Slowly implies that the radiation due to accelerated charges is negligible. If you try to move the charge quickly or jerkily then you will lose some energy in electromagnetic waves.

6. Sep 30, 2015

### gracy

But my teacher said Slowly " in this case means that there is no change in kinetic energy of the particle.

7. Sep 30, 2015

### nasu

Doc Zaius

Yes, but you know that the KE does not change. This may be possible if the external force equals the electrostatic force at any point or if it varies in such a way to ensure the net work to be zero.

Moving it slowly is just and awkward way to say that the kinetic energy can be neglected (assuming it starts from rest).
These complication are due to the unfortunate idea to define potential energy in terms of some external forces rather than using the standard definition.

8. Sep 30, 2015

### DocZaius

Calling it awkward is an understatement. Why have your students scratch their heads about whether "slowly" is meant to convey that no energy is lost to radiation, or whether "slowly" means that there is no change in kinetic energy? By the way, the latter interpretation is an odd one indeed. You could move the charge "slowly" and still have it gain kinetic energy.

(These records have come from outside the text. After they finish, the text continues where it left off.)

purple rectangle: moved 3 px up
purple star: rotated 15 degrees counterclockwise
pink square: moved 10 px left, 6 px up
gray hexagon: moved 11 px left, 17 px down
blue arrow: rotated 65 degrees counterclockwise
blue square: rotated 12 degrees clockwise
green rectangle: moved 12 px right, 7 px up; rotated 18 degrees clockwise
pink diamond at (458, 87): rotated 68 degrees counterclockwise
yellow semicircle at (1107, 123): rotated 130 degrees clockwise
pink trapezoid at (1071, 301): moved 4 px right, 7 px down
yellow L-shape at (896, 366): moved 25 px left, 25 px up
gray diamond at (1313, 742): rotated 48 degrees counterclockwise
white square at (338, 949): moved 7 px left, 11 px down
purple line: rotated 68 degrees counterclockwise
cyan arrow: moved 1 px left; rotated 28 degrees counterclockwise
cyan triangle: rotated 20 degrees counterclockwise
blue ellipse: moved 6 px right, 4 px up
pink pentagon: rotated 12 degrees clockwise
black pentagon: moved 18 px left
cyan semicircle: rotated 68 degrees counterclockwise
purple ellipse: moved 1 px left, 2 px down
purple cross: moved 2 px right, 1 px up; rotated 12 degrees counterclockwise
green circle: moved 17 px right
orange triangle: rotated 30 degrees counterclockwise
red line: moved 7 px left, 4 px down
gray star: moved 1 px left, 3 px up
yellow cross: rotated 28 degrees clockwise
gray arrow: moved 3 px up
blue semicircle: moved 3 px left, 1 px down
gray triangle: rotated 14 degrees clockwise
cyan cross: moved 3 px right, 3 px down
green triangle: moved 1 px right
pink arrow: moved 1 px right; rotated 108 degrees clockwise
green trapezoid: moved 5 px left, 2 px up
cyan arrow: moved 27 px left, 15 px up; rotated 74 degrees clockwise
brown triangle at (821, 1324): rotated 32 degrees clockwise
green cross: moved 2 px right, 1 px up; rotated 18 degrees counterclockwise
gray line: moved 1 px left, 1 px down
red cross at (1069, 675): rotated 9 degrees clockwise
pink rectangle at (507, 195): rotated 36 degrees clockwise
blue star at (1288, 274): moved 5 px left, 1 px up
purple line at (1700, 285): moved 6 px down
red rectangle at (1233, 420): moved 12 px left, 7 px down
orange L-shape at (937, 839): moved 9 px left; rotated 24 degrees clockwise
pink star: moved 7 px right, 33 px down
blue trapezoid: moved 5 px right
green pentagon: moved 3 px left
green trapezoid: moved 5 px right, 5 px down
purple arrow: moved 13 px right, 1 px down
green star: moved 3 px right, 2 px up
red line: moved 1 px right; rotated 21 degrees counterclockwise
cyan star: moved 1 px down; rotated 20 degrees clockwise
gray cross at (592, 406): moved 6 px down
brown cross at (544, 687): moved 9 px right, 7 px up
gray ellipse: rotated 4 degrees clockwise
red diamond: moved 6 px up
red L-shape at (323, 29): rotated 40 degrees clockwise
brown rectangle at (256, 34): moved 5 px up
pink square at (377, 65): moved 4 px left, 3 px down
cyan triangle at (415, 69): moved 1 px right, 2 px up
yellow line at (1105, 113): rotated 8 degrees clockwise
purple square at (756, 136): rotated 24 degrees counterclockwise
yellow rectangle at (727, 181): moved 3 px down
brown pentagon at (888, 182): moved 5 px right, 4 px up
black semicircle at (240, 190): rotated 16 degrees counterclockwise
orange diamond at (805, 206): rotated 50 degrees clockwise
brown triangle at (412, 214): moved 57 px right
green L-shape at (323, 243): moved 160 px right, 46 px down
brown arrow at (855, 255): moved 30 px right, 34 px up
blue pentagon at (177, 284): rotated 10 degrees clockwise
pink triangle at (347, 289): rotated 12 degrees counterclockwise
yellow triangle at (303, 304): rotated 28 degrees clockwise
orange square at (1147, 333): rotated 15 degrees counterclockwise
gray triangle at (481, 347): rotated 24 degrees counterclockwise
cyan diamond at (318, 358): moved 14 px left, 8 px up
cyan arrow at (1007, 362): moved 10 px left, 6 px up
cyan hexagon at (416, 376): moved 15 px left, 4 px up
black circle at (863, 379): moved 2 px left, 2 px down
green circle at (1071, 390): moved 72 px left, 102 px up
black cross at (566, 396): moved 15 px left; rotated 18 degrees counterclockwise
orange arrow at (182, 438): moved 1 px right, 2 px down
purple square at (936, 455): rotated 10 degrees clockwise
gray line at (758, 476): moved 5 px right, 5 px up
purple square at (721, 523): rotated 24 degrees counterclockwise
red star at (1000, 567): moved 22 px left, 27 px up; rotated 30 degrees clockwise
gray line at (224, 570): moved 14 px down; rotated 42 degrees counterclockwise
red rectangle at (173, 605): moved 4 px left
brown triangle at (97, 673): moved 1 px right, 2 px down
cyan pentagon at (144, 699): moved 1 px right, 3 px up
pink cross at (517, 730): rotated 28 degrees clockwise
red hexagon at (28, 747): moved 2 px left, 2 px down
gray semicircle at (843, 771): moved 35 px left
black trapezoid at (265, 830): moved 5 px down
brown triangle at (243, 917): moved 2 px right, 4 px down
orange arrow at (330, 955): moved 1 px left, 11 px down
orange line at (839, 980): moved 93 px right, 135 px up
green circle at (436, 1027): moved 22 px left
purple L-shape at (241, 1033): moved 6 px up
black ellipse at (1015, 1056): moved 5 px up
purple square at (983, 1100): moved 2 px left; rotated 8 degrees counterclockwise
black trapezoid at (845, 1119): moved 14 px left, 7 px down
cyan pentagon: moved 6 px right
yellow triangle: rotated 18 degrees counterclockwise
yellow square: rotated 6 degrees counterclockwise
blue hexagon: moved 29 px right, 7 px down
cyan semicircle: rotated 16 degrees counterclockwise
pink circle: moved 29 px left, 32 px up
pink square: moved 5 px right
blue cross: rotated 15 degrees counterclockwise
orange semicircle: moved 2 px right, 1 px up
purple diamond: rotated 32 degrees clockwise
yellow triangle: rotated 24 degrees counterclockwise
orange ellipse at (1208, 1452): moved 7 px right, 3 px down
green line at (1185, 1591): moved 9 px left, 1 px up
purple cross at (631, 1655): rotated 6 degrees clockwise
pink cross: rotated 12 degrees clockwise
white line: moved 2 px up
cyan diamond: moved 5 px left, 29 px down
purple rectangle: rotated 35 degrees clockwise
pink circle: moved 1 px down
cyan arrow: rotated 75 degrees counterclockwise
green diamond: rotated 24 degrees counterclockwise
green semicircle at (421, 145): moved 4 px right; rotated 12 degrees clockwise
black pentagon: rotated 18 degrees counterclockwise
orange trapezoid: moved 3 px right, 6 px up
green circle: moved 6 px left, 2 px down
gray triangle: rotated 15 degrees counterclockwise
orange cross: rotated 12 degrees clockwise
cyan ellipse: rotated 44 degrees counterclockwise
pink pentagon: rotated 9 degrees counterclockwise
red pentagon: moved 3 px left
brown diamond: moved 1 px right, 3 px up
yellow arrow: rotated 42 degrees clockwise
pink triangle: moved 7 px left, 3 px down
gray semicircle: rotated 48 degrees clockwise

Why not instead just explicitly state that the charge's kinetic energy does not change, and let the student concentrate on the concepts that you mean to have them concentrate on? This isn't directed at you of course, nasu. It's just this reminds me of the frustrations I experienced as a student while encountering completely unnecessary points of confusion.

9. Sep 30, 2015

### nasu

I agree with you. I was just trying to understand the motives of the authors of the problem.
I would not introduce any external force in the definition of PE.